Significativo è che i due curatori abbiano posizionato Tempo e violenza, componimento che dà il titolo alla raccolta, al centro della stessa, quasi a voler indicare un punto di svolta nella carriera poetica della scrittrice. In effetti, nelle poesie successive Boland affronta più sistematicamente e apertamente le problematiche che costituiscono il dilemma citato all'inizio. In particolare, la scrittrice sfida il silenzio a cui figlie e madri sono state obbligate "in un paese che odiava il corpo di una donna" (Lettere ai morti) e, soprattutto, dopo aver contestato e criticato la personificazione al femminile dell'Irlanda, la recupera facendola propria e trasformando l'Irlanda in quanto donna da immagine di silente e sofferente passività in immagine di immensa potenzialità espressiva.
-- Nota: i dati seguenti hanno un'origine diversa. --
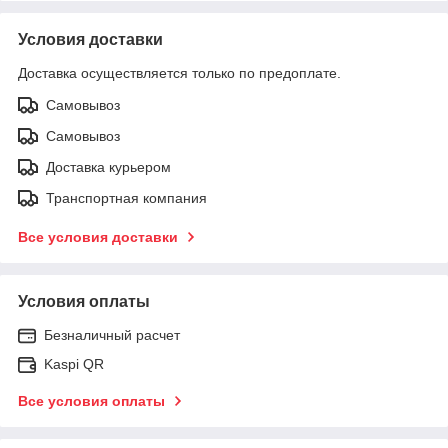
Условия доставки
Доставка осуществляется только по предоплате.
Самовывоз
Самовывоз
Доставка курьером
Транспортная компания
Все условия доставки
Условия оплаты
Безналичный расчет
Kaspi QR
Все условия оплаты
Ad esempio, nell'omonima poesia Madre Irlanda si rialza e finalmente può raccontare la propria storia, che è "diversa dalla storia che si raccontava su di me"; e in Giorni a venire, che non a caso chiude la raccolta, Boland incontra la personificazione più famosa dell'Irlanda, ossia Shan Van Vocht, la povera vecchietta, e le parla da donna a donna, esprimendo tutta la sua frustrazione e disillusione nei confronti di una patria ingannata, di una patria "tempo fa (
) quasi amata".
Questa raccolta è la prima interamente dedicata all'autrice in Italia. Se questo è già di per sé un ottimo motivo per raccomandarne la lettura, sembra proprio per questa ragione necessario sottolinearne un piccolo difetto, ossia la mancanza di un'introduzione più consistente da parte dei curatori. Inoltre, organizzare le poesie secondo un criterio tematico invece che (o in aggiunta a) quello cronologico avrebbe probabilmente contribuito a chiarire il contesto, le motivazioni e i fini della scrittrice irlandese a un lettore non esperto di problematiche di genere nella storia e letteratura irlandese, scongiurando così il rischio che lo stesso lettore possa perdersi parte della grandezza e dell'importanza della poesia di Eavan Boland.